Not understanding why a committed transaction is guaranteed to survive a crash (because the WAL is flushed to disk before the commit is acknowledged), or why write-heavy workloads can be I/O-bound.
How to fix it
Study the WAL protocol: all changes are written to the log before being applied to data pages. This enables redo (replaying committed changes after a crash) and undo (rolling back uncommitted changes). Understanding WAL explains transaction durability and performance characteristics.
Writing Insecure Queries with String Concatenation
Building SQL queries by concatenating user input creates SQL injection vulnerabilities — one of the most common and devastating web application attacks.
Writing query = "SELECT * FROM users WHERE name = '" + userInput + "'", which allows an attacker to input "'; DROP TABLE users; --" and delete the entire table.
How to fix it
Always use parameterized queries (prepared statements). Never concatenate user input into SQL strings. This is not just a best practice — it is the only acceptable approach. Learn your language's parameterized query API and use it consistently.
Not Understanding the CAP Theorem
The CAP theorem states that a distributed system can provide at most two of three guarantees: Consistency, Availability, and Partition tolerance. Students who do not understand this cannot reason about distributed database design choices.
Expecting a distributed NoSQL database to provide both strong consistency and high availability during a network partition, when the CAP theorem proves this is impossible.
How to fix it
Understand each property: Consistency (all nodes see the same data), Availability (every request gets a response), Partition tolerance (system works despite network failures). Since network partitions are inevitable, the real choice is between CP (consistent but may be unavailable) and AP (available but may be inconsistent).
Designing Schemas Without Considering Access Patterns
A schema that is perfectly normalized may perform poorly if it does not align with how the application actually reads and writes data. Schema design should be driven by query patterns, not just theoretical correctness.
Normalizing a user profile into five tables (name, address, preferences, settings, activity) when the application always loads the complete profile, requiring a five-table JOIN for the most common operation.
How to fix it
List your application's most common queries before designing the schema. Optimize the schema for these access patterns. Start normalized, then denormalize strategically where the most frequent queries would otherwise require expensive multi-table JOINs.
Quick Self-Check
- Can I normalize a denormalized table to 3NF and explain each step?

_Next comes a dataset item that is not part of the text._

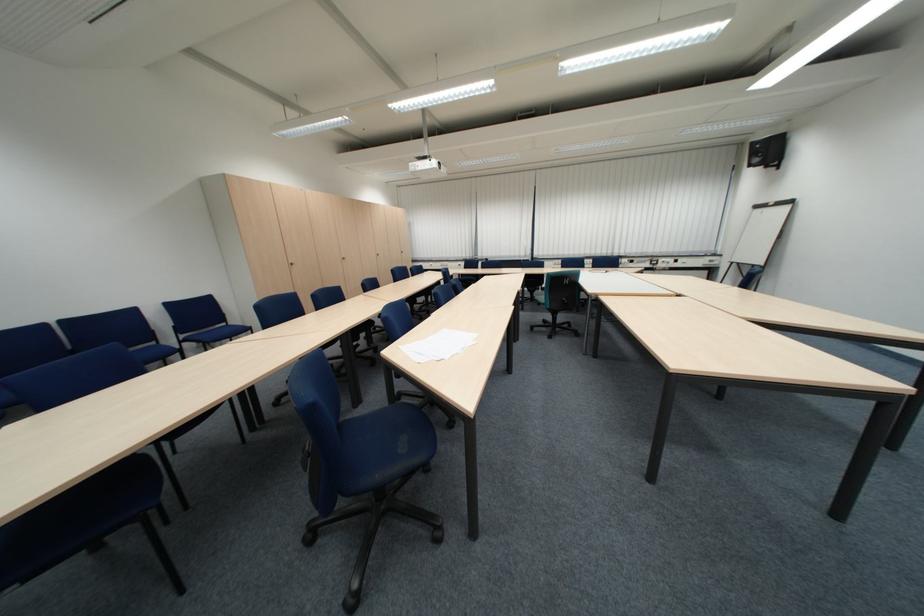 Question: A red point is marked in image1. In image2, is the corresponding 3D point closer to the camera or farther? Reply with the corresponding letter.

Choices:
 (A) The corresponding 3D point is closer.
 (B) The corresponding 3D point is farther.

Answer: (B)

- Can I write a query with JOINs, GROUP BY, HAVING, and a window function without looking up syntax?
- Can I read an EXPLAIN ANALYZE output and identify whether my query uses indexes or performs sequential scans?
- Can I explain the difference between Read Committed and Repeatable Read isolation levels with concrete examples?
- Can I explain why parameterized queries prevent SQL injection?
Pro Tips
- ✓Set up PostgreSQL locally and load a real dataset — Kaggle has excellent datasets for SQL practice. Write increasingly complex queries and analyze their execution plans.
- ✓Learn window functions (ROW_NUMBER, RANK, LAG, LEAD, SUM OVER) early. They appear in interviews and solve entire categories of problems that would otherwise require subqueries or application-level code.
- ✓For schema design, start with an ER diagram showing entities and relationships before writing CREATE TABLE statements. The visual representation catches design problems before they become schema problems.
- ✓Practice writing CTEs (Common Table Expressions) for complex queries — they dramatically improve readability compared to nested subqueries and are the modern approach to complex SQL.
- ✓Study how one real database engine works internally (PostgreSQL's documentation is excellent). Understanding B-tree indexes, the buffer pool, and the query planner transforms SQL from a magic incantation into a tool you truly understand.